[Stored items from a collection]
+ + +

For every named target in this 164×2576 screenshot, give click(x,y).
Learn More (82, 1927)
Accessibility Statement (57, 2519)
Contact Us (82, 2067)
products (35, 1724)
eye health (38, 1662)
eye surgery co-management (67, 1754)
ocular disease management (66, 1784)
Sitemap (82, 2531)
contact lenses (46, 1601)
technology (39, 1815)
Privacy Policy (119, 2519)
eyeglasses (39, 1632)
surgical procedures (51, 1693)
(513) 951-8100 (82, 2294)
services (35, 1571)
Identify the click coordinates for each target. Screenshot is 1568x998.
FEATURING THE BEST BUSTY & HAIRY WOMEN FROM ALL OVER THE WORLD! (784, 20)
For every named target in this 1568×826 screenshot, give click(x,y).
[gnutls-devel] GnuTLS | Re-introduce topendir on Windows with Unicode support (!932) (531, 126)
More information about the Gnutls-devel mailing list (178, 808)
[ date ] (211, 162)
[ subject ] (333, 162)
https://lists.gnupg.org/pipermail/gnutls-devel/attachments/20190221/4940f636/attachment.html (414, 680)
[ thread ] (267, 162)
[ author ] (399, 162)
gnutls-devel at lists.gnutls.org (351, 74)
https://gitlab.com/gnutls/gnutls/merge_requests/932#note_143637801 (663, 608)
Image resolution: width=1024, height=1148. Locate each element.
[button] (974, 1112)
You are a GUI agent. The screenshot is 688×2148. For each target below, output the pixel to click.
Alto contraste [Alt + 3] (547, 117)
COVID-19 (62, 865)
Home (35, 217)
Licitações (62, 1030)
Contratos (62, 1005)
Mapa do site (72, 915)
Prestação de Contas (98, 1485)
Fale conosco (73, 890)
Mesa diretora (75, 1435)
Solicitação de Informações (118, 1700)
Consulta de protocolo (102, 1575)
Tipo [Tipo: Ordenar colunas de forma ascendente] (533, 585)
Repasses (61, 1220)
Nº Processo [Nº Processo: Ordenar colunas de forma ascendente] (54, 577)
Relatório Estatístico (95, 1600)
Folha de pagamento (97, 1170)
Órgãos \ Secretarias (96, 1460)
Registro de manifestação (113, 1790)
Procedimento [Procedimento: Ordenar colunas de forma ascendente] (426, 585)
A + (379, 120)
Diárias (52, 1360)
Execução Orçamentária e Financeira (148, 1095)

+ + +

§ What needs to be done
Exactly as given, repeat every record above.

§ Solution to this task
For every named target in this 164×2576 screenshot, give click(x,y).
Learn More (82, 1927)
Accessibility Statement (57, 2519)
Contact Us (82, 2067)
products (35, 1724)
eye health (38, 1662)
eye surgery co-management (67, 1754)
ocular disease management (66, 1784)
Sitemap (82, 2531)
contact lenses (46, 1601)
technology (39, 1815)
Privacy Policy (119, 2519)
eyeglasses (39, 1632)
surgical procedures (51, 1693)
(513) 951-8100 (82, 2294)
services (35, 1571)
Identify the click coordinates for each target. Screenshot is 1568x998.
FEATURING THE BEST BUSTY & HAIRY WOMEN FROM ALL OVER THE WORLD! (784, 20)
For every named target in this 1568×826 screenshot, give click(x,y).
[gnutls-devel] GnuTLS | Re-introduce topendir on Windows with Unicode support (!932) (531, 126)
More information about the Gnutls-devel mailing list (178, 808)
[ date ] (211, 162)
[ subject ] (333, 162)
https://lists.gnupg.org/pipermail/gnutls-devel/attachments/20190221/4940f636/attachment.html (414, 680)
[ thread ] (267, 162)
[ author ] (399, 162)
gnutls-devel at lists.gnutls.org (351, 74)
https://gitlab.com/gnutls/gnutls/merge_requests/932#note_143637801 (663, 608)
Image resolution: width=1024, height=1148. Locate each element.
[button] (974, 1112)
You are a GUI agent. The screenshot is 688×2148. For each target below, output the pixel to click.
Alto contraste [Alt + 3] (547, 117)
COVID-19 (62, 865)
Home (35, 217)
Licitações (62, 1030)
Contratos (62, 1005)
Mapa do site (72, 915)
Prestação de Contas (98, 1485)
Fale conosco (73, 890)
Mesa diretora (75, 1435)
Solicitação de Informações (118, 1700)
Consulta de protocolo (102, 1575)
Tipo [Tipo: Ordenar colunas de forma ascendente] (533, 585)
Repasses (61, 1220)
Nº Processo [Nº Processo: Ordenar colunas de forma ascendente] (54, 577)
Relatório Estatístico (95, 1600)
Folha de pagamento (97, 1170)
Órgãos \ Secretarias (96, 1460)
Registro de manifestação (113, 1790)
Procedimento [Procedimento: Ordenar colunas de forma ascendente] (426, 585)
A + (379, 120)
Diárias (52, 1360)
Execução Orçamentária e Financeira (148, 1095)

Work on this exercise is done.